WHAT YOU NEED TO DO: Set down each of the records below exactly as it reads. No pictures go into the copy.

___

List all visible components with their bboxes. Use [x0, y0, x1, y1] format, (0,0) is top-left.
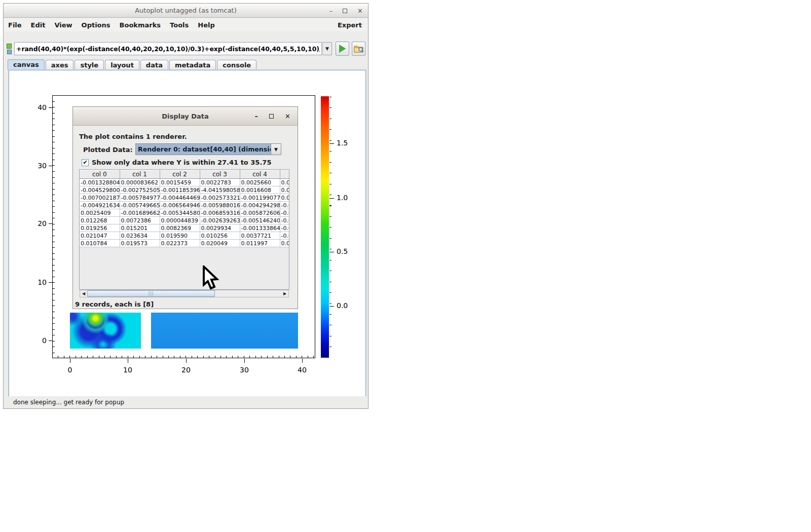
table-cell[interactable]: -0.0	[280, 202, 289, 209]
table-cell[interactable]: 0.00	[280, 194, 289, 202]
tab-style[interactable]: style	[75, 60, 104, 70]
table-cell[interactable]: 0.012268	[80, 217, 120, 224]
table-cell[interactable]: 0.011997	[240, 240, 280, 247]
y-tick	[49, 282, 53, 283]
dialog-titlebar[interactable]: Display Data – ✕	[73, 107, 298, 126]
scroll-left-icon[interactable]: ◀	[80, 290, 87, 297]
table-cell[interactable]: -0.001328804...	[80, 179, 120, 186]
plotted-data-combobox[interactable]: Renderer 0: dataset[40,40] (dimension...…	[135, 143, 281, 155]
filter-checkbox[interactable]: ✔	[82, 159, 89, 166]
table-cell[interactable]: 0.0082369	[160, 224, 200, 232]
table-cell[interactable]: 0.00	[280, 240, 289, 247]
table-cell[interactable]: -0.001333864...	[240, 224, 280, 232]
tab-canvas[interactable]: canvas	[8, 59, 45, 70]
table-cell[interactable]: 0.023634	[120, 232, 160, 240]
table-column-header[interactable]: col 3	[200, 170, 240, 179]
table-cell[interactable]: 0.0016608	[240, 186, 280, 194]
data-table-viewport[interactable]: col 0col 1col 2col 3col 4 -0.001328804..…	[79, 169, 289, 290]
table-cell[interactable]: 0.00	[280, 179, 289, 186]
menu-view[interactable]: View	[50, 21, 77, 29]
scrollbar-track[interactable]: |||	[87, 290, 281, 297]
table-cell[interactable]: 0.0025409	[80, 209, 120, 217]
table-cell[interactable]: 0.021047	[80, 232, 120, 240]
maximize-icon[interactable]	[343, 8, 347, 14]
table-cell[interactable]: -0.005749665...	[120, 202, 160, 209]
close-icon[interactable]: ✕	[357, 8, 363, 14]
table-cell[interactable]: 0.010784	[80, 240, 120, 247]
horizontal-scrollbar[interactable]: ◀ ||| ▶	[80, 290, 289, 297]
table-cell[interactable]: -0.0	[280, 217, 289, 224]
table-cell[interactable]: 0.00	[280, 186, 289, 194]
table-cell[interactable]: 0.015201	[120, 224, 160, 232]
table-cell[interactable]: 0.0037721	[240, 232, 280, 240]
menu-help[interactable]: Help	[193, 21, 219, 29]
menu-options[interactable]: Options	[77, 21, 115, 29]
menu-expert[interactable]: Expert	[331, 21, 368, 29]
table-column-header[interactable]: col 1	[120, 170, 160, 179]
tab-metadata[interactable]: metadata	[169, 60, 216, 70]
table-cell[interactable]: 0.0072386	[120, 217, 160, 224]
table-cell[interactable]: 0.0022783	[200, 179, 240, 186]
menu-edit[interactable]: Edit	[26, 21, 50, 29]
minimize-icon[interactable]: –	[329, 8, 333, 14]
table-cell[interactable]: -0.005146240...	[240, 217, 280, 224]
menu-file[interactable]: File	[4, 21, 26, 29]
browse-button[interactable]	[352, 42, 365, 56]
table-cell[interactable]: -0.001199077...	[240, 194, 280, 202]
table-cell[interactable]: -0.0	[280, 224, 289, 232]
table-cell[interactable]: -0.006859316...	[200, 209, 240, 217]
table-cell[interactable]: -0.006564946...	[160, 202, 200, 209]
tab-data[interactable]: data	[140, 60, 168, 70]
table-column-header[interactable]: col 2	[160, 170, 200, 179]
table-cell[interactable]: 0.019590	[160, 232, 200, 240]
table-cell[interactable]: 0.0015459	[160, 179, 200, 186]
table-cell[interactable]: -0.005988016...	[200, 202, 240, 209]
table-cell[interactable]: -0.007002187...	[80, 194, 120, 202]
table-cell[interactable]: -0.004921634...	[80, 202, 120, 209]
table-cell[interactable]: -0.004294298...	[240, 202, 280, 209]
dialog-close-icon[interactable]: ✕	[285, 113, 290, 120]
tab-console[interactable]: console	[217, 60, 256, 70]
dialog-maximize-icon[interactable]	[269, 113, 274, 120]
go-button[interactable]	[336, 42, 349, 56]
window-titlebar[interactable]: Autoplot untagged (as tomcat) – ✕	[4, 4, 368, 18]
table-cell[interactable]: -0.004529800...	[80, 186, 120, 194]
table-cell[interactable]: 0.019573	[120, 240, 160, 247]
table-cell[interactable]: 0.022373	[160, 240, 200, 247]
table-cell[interactable]: -0.002639263...	[200, 217, 240, 224]
table-cell[interactable]: -0.005784977...	[120, 194, 160, 202]
table-column-header[interactable]: col 0	[80, 170, 120, 179]
datasource-green-square-icon	[7, 44, 12, 49]
table-cell[interactable]: -0.002752505...	[120, 186, 160, 194]
menu-bookmarks[interactable]: Bookmarks	[115, 21, 166, 29]
table-cell[interactable]: 0.020049	[200, 240, 240, 247]
scroll-right-icon[interactable]: ▶	[281, 290, 288, 297]
colorbar-tick	[329, 143, 334, 144]
table-cell[interactable]: 0.0025660	[240, 179, 280, 186]
table-cell[interactable]: -0.004464469...	[160, 194, 200, 202]
table-cell[interactable]: -0.001689662...	[120, 209, 160, 217]
chevron-down-icon[interactable]: ▼	[271, 144, 281, 155]
scrollbar-thumb[interactable]: |||	[87, 290, 215, 297]
table-cell[interactable]: -4.041598058...	[200, 186, 240, 194]
table-cell[interactable]: 0.010256	[200, 232, 240, 240]
table-cell[interactable]: -0.005872606...	[240, 209, 280, 217]
table-column-header[interactable]: col 4	[240, 170, 280, 179]
table-cell[interactable]: 0.019256	[80, 224, 120, 232]
table-cell[interactable]: 0.000044839	[160, 217, 200, 224]
table-cell[interactable]: -0.0	[280, 232, 289, 240]
table-cell[interactable]: -0.005344580...	[160, 209, 200, 217]
table-cell[interactable]: -0.002573321...	[200, 194, 240, 202]
table-column-header[interactable]	[280, 170, 289, 179]
tab-axes[interactable]: axes	[46, 60, 74, 70]
tab-layout[interactable]: layout	[105, 60, 139, 70]
colorbar-tick-label: 0.5	[337, 247, 348, 255]
table-cell[interactable]: -0.001185396...	[160, 186, 200, 194]
uri-input[interactable]	[14, 42, 322, 55]
uri-dropdown-icon[interactable]: ▼	[322, 42, 332, 55]
table-cell[interactable]: 0.0029934	[200, 224, 240, 232]
dialog-minimize-icon[interactable]: –	[255, 113, 259, 120]
table-cell[interactable]: -0.0	[280, 209, 289, 217]
table-cell[interactable]: 0.000083662	[120, 179, 160, 186]
menu-tools[interactable]: Tools	[165, 21, 193, 29]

___

YOUR RESPONSE:
List all visible components with their bboxes. Use [x0, y0, x1, y1] format, (0,0) is top-left.
table-cell[interactable]: -0.0	[280, 202, 289, 209]
table-cell[interactable]: 0.00	[280, 194, 289, 202]
tab-style[interactable]: style	[75, 60, 104, 70]
table-cell[interactable]: 0.012268	[80, 217, 120, 224]
table-cell[interactable]: 0.011997	[240, 240, 280, 247]
y-tick	[49, 282, 53, 283]
dialog-titlebar[interactable]: Display Data – ✕	[73, 107, 298, 126]
scroll-left-icon[interactable]: ◀	[80, 290, 87, 297]
table-cell[interactable]: -0.001328804...	[80, 179, 120, 186]
plotted-data-combobox[interactable]: Renderer 0: dataset[40,40] (dimension...…	[135, 143, 281, 155]
filter-checkbox[interactable]: ✔	[82, 159, 89, 166]
table-cell[interactable]: 0.0082369	[160, 224, 200, 232]
table-cell[interactable]: 0.00	[280, 240, 289, 247]
table-cell[interactable]: -0.001333864...	[240, 224, 280, 232]
tab-canvas[interactable]: canvas	[8, 59, 45, 70]
table-cell[interactable]: 0.023634	[120, 232, 160, 240]
table-column-header[interactable]: col 3	[200, 170, 240, 179]
table-cell[interactable]: 0.0016608	[240, 186, 280, 194]
data-table-viewport[interactable]: col 0col 1col 2col 3col 4 -0.001328804..…	[79, 169, 289, 290]
table-cell[interactable]: 0.00	[280, 179, 289, 186]
menu-view[interactable]: View	[50, 21, 77, 29]
scrollbar-track[interactable]: |||	[87, 290, 281, 297]
table-cell[interactable]: 0.0025409	[80, 209, 120, 217]
table-cell[interactable]: 0.021047	[80, 232, 120, 240]
maximize-icon[interactable]	[343, 8, 347, 14]
table-cell[interactable]: -0.005749665...	[120, 202, 160, 209]
close-icon[interactable]: ✕	[357, 8, 363, 14]
table-cell[interactable]: 0.010784	[80, 240, 120, 247]
horizontal-scrollbar[interactable]: ◀ ||| ▶	[80, 290, 289, 297]
table-cell[interactable]: -0.0	[280, 217, 289, 224]
table-cell[interactable]: 0.00	[280, 186, 289, 194]
table-cell[interactable]: 0.015201	[120, 224, 160, 232]
table-cell[interactable]: 0.0037721	[240, 232, 280, 240]
menu-help[interactable]: Help	[193, 21, 219, 29]
menu-options[interactable]: Options	[77, 21, 115, 29]
menu-expert[interactable]: Expert	[331, 21, 368, 29]
table-column-header[interactable]: col 1	[120, 170, 160, 179]
tab-metadata[interactable]: metadata	[169, 60, 216, 70]
table-cell[interactable]: 0.0072386	[120, 217, 160, 224]
table-cell[interactable]: 0.0022783	[200, 179, 240, 186]
menu-edit[interactable]: Edit	[26, 21, 50, 29]
minimize-icon[interactable]: –	[329, 8, 333, 14]
table-cell[interactable]: -0.005146240...	[240, 217, 280, 224]
menu-file[interactable]: File	[4, 21, 26, 29]
browse-button[interactable]	[352, 42, 365, 56]
table-cell[interactable]: -0.001199077...	[240, 194, 280, 202]
table-cell[interactable]: -0.0	[280, 224, 289, 232]
table-cell[interactable]: -0.006859316...	[200, 209, 240, 217]
table-cell[interactable]: -0.006564946...	[160, 202, 200, 209]
tab-data[interactable]: data	[140, 60, 168, 70]
table-column-header[interactable]: col 2	[160, 170, 200, 179]
table-cell[interactable]: 0.019590	[160, 232, 200, 240]
table-cell[interactable]: 0.0015459	[160, 179, 200, 186]
table-cell[interactable]: -0.005988016...	[200, 202, 240, 209]
table-cell[interactable]: -0.007002187...	[80, 194, 120, 202]
table-cell[interactable]: -0.004921634...	[80, 202, 120, 209]
table-cell[interactable]: -0.004294298...	[240, 202, 280, 209]
dialog-close-icon[interactable]: ✕	[285, 113, 290, 120]
tab-console[interactable]: console	[217, 60, 256, 70]
dialog-maximize-icon[interactable]	[269, 113, 274, 120]
go-button[interactable]	[336, 42, 349, 56]
window-titlebar[interactable]: Autoplot untagged (as tomcat) – ✕	[4, 4, 368, 18]
table-cell[interactable]: -0.004529800...	[80, 186, 120, 194]
table-cell[interactable]: 0.019573	[120, 240, 160, 247]
table-cell[interactable]: 0.022373	[160, 240, 200, 247]
table-cell[interactable]: -0.002639263...	[200, 217, 240, 224]
table-cell[interactable]: -0.005784977...	[120, 194, 160, 202]
table-column-header[interactable]: col 0	[80, 170, 120, 179]
datasource-green-square-icon	[7, 44, 12, 49]
table-cell[interactable]: -0.002752505...	[120, 186, 160, 194]
menu-bookmarks[interactable]: Bookmarks	[115, 21, 166, 29]
table-cell[interactable]: 0.020049	[200, 240, 240, 247]
scroll-right-icon[interactable]: ▶	[281, 290, 288, 297]
colorbar-tick	[329, 143, 334, 144]
table-cell[interactable]: 0.0025660	[240, 179, 280, 186]
table-cell[interactable]: -0.004464469...	[160, 194, 200, 202]
table-cell[interactable]: -0.001689662...	[120, 209, 160, 217]
chevron-down-icon[interactable]: ▼	[271, 144, 281, 155]
scrollbar-thumb[interactable]: |||	[87, 290, 215, 297]
table-cell[interactable]: -4.041598058...	[200, 186, 240, 194]
table-cell[interactable]: 0.010256	[200, 232, 240, 240]
table-cell[interactable]: -0.005872606...	[240, 209, 280, 217]
table-column-header[interactable]: col 4	[240, 170, 280, 179]
table-cell[interactable]: 0.019256	[80, 224, 120, 232]
table-cell[interactable]: 0.000044839	[160, 217, 200, 224]
table-cell[interactable]: -0.0	[280, 232, 289, 240]
table-cell[interactable]: -0.005344580...	[160, 209, 200, 217]
table-cell[interactable]: -0.002573321...	[200, 194, 240, 202]
table-column-header[interactable]	[280, 170, 289, 179]
tab-axes[interactable]: axes	[46, 60, 74, 70]
tab-layout[interactable]: layout	[105, 60, 139, 70]
colorbar-tick-label: 0.5	[337, 247, 348, 255]
table-cell[interactable]: -0.001185396...	[160, 186, 200, 194]
uri-input[interactable]	[14, 42, 322, 55]
uri-dropdown-icon[interactable]: ▼	[322, 42, 332, 55]
table-cell[interactable]: 0.0029934	[200, 224, 240, 232]
dialog-minimize-icon[interactable]: –	[255, 113, 259, 120]
table-cell[interactable]: -0.0	[280, 209, 289, 217]
table-cell[interactable]: 0.000083662	[120, 179, 160, 186]
menu-tools[interactable]: Tools	[165, 21, 193, 29]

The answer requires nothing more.